As for performance, given sufficient RAM ZFS performance for me is anywhere from close to ext4 to surpassing ext4, depending on memory, available pool space, and compressibility of data. ZFS's biggest disadvantage in my opinion is memory usage: If you have less than 16 GiB of RAM for a production server, you may want to avoid ZFS. That is an overly-simplified rule of thumb; there is much information online about memory requirements for ZFS. I personally run a 10TB pool and an 800GB pool along with some backup pools on a home office linux system with 32GB RAM and performance is great. This server also runs LXC and has multiple services running.

ZFS features go well beyond the data checksumming and self-healing capabilities; it's powerful snapshots are much better than LVM snapshots and it's inline lz4 compression can actually improve performance by reducing disk writes. I personally achieve a 1.55x savings on the 10TB pool (storing 9.76GiB of data in only 6.3GiB of space on disk)

In my experience, ZPF performance caters when the pool reaches 75% or 80% usage, so as long as you stay below that point, performance should be more than sufficient for general home/SMB-usage.

In the cases I have seen ZFS detect and correct bad data, the root cause was unclear but was likely a bad disk block. I also have EEC memory and use a UPS, so I don't believe the data was corrupted in RAM. In fact, you need EEC RAM to get the benefit from ZFS checksums. However I have seen a handful (~10-15) cases of blocks which failed checksums over the past 6 years. One major advantage of ZFS over an md RAID is that ZFS knows which files are affected by a checksum error. So in cases where a backup pool without redundancy had a checksum error, ZFS told me the exact files which were affected, allowing me to replace those files.

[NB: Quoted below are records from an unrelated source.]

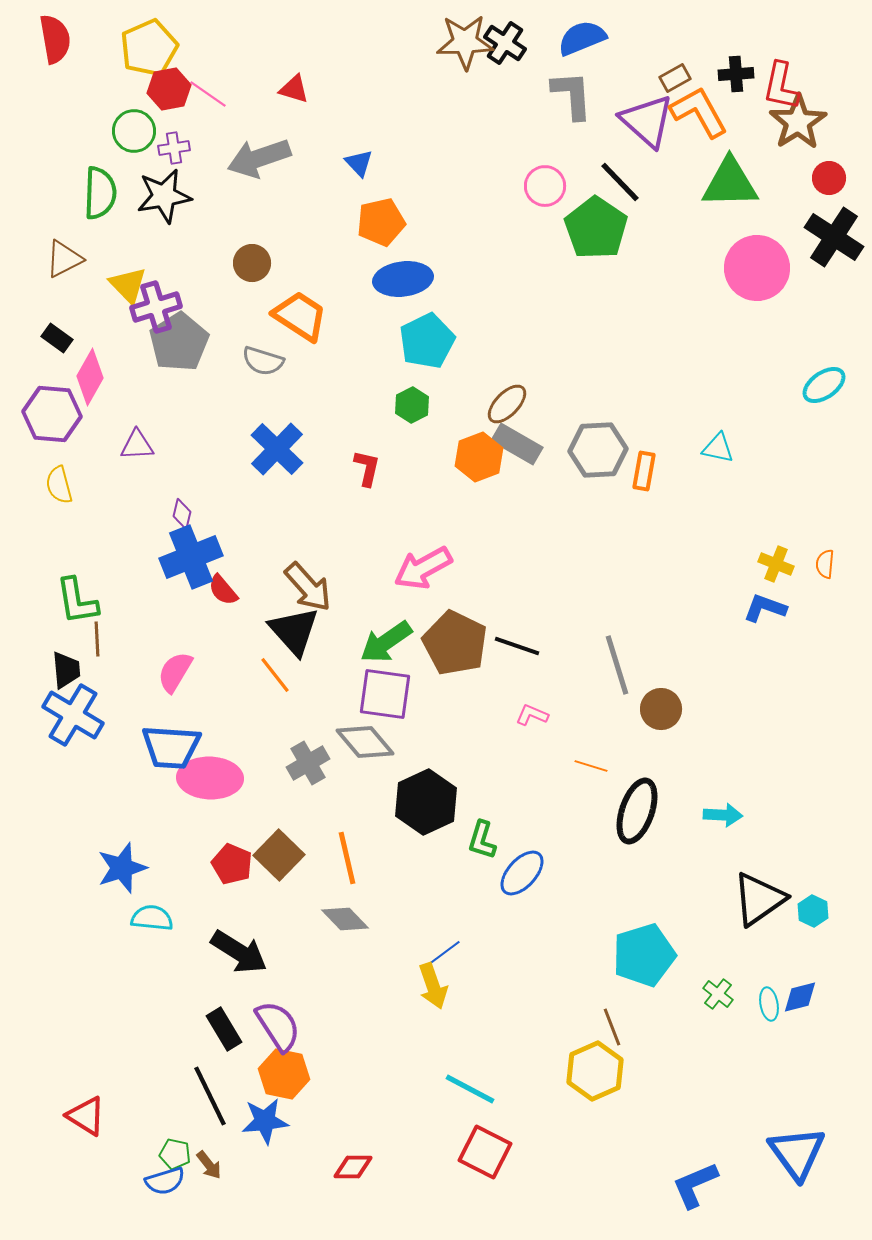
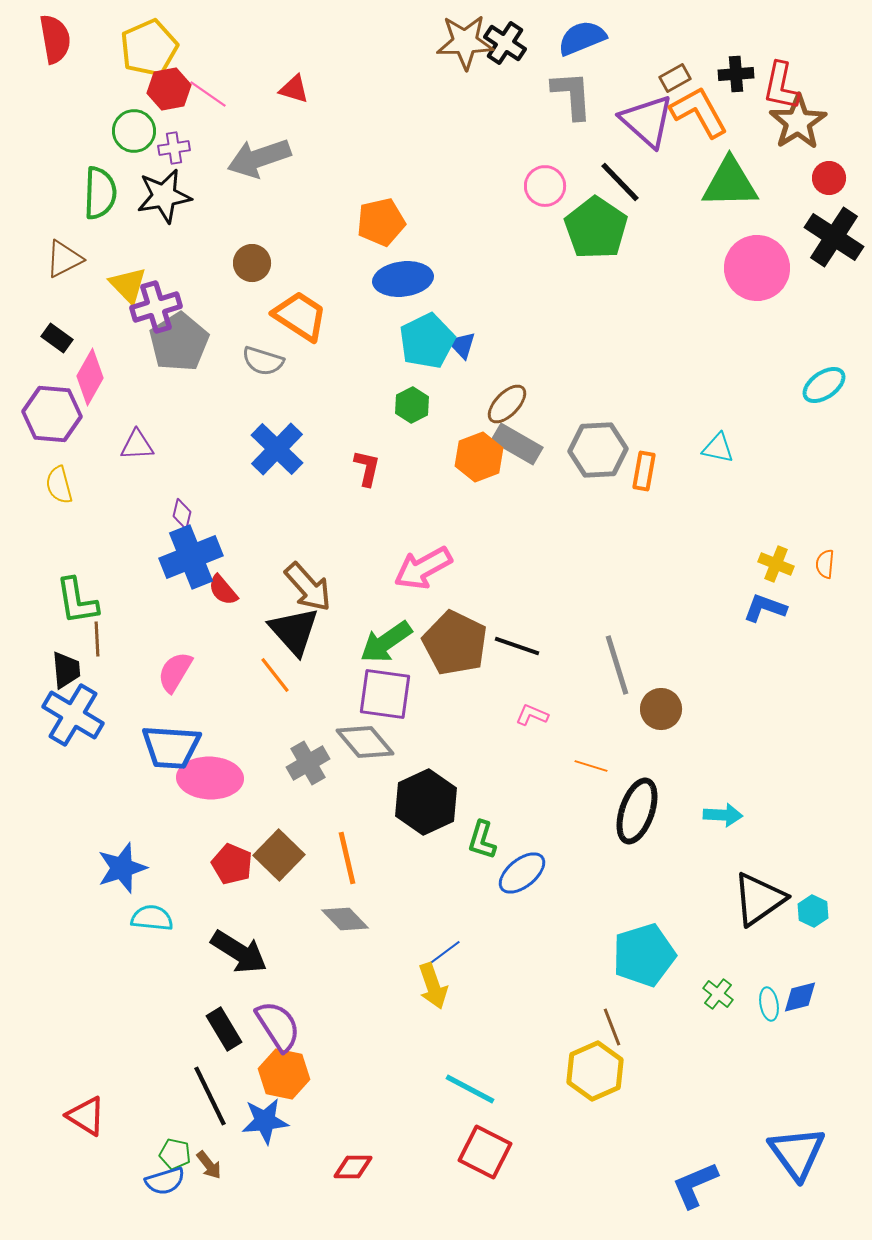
blue triangle at (359, 163): moved 103 px right, 182 px down
blue ellipse at (522, 873): rotated 9 degrees clockwise
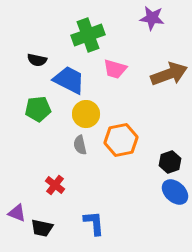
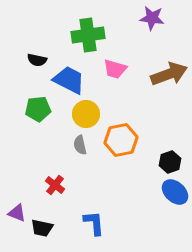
green cross: rotated 12 degrees clockwise
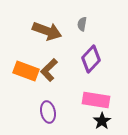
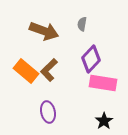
brown arrow: moved 3 px left
orange rectangle: rotated 20 degrees clockwise
pink rectangle: moved 7 px right, 17 px up
black star: moved 2 px right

Despite the license ZFS uses not being comparable with the linux kernel, installing the modules is very easy (at least on Debian) and, once familiar with the toolset, management is straightforward. Despite many people citing fear of total data loss with ZFS on the internet, I have never lost any data since making the move to ZFS, and the combination of ZFS snapshots and data checksums/redundancy has personally saved me from data loss multiple times. It's a clear win and I'll personally never go back to an md array.


Solution 4:

How likely am I to even encounter actual data corruption making files unreadable? How?

Given enough time, it's almost certain to happen. Coincidentally, it happened to me last week. My home file server developed some bad RAM that was causing periodic lockups. Eventually I decided to simply retire the machine (which was getting rather old) and moved the drives to an enclosure on a different machine. The post-import scrub found and repaired 15 blocks with checksum errors, out of an 8TB pool, which were presumably caused by the bad RAM and/or the lockups. The disks themselves had a clean bill of health from SMART, and tested fine on a subsequent scrub.

Can Ext4 or the system file manager already detect data errors on copy/move operations, making me at least aware of a problem?

No, not really. There might be application-level checksums in some file formats, but otherwise, nothing is keeping an eye out for the kind of corruption that happened in my case.

What happens if one of the madam-Raid1 drives holds different data due to one drive having bad sectors? Will I still be able to retrieve the correct file or will the array be unable to decide which file is the correct one and lose it entirely?

If you know definitively that one drive is bad, you can fail that drive out of the array and serve all reads from the good drive (or, more sensibly, replace the bad drive, which will copy the data from the good drive onto the replacement). But if the data on the drives differs due to random bit flips on write (the kind of thing that happened to me and shodanshok) there is no definitive way to choose which of the two is correct without a checksum.

Also, md generally won't notice that two drives in a mirror are out of sync during normal operation — it will direct reads to one disk or the other in whatever way will get the fastest result. There is a 'check' function that will read both sides of a mirror pair and report mismatches, but only if you run it, or if your distribution is set up to run it periodically and report the results.